**Transcribed page contents:**
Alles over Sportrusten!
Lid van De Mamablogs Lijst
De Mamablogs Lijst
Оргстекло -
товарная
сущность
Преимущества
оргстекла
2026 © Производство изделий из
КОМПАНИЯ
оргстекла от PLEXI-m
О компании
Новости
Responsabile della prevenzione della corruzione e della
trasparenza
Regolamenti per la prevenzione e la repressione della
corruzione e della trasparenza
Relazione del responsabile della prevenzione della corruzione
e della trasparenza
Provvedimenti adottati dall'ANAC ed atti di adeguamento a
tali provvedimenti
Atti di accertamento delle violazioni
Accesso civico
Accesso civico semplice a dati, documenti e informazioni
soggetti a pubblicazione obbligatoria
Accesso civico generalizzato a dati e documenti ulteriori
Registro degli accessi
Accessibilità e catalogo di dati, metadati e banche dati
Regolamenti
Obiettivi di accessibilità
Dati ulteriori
...
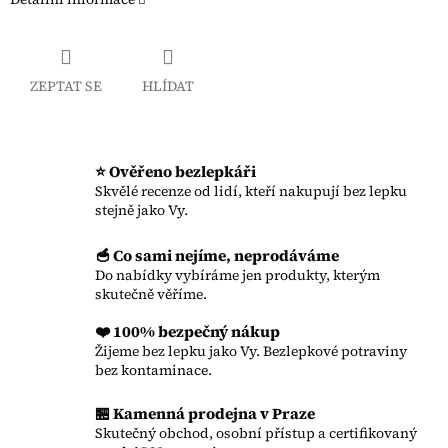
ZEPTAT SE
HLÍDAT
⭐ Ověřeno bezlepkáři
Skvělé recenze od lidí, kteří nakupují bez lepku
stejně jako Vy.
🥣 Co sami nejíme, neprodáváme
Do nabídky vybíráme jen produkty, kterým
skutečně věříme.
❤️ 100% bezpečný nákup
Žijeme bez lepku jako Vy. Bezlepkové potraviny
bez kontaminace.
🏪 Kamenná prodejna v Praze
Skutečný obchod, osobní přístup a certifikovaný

**EXERCISE:**
Report every line in the data above in which the word "documenti" appears.

**WRITTEN RESPONSE:**
Accesso civico semplice a dati, documenti e informazioni
Accesso civico generalizzato a dati e documenti ulteriori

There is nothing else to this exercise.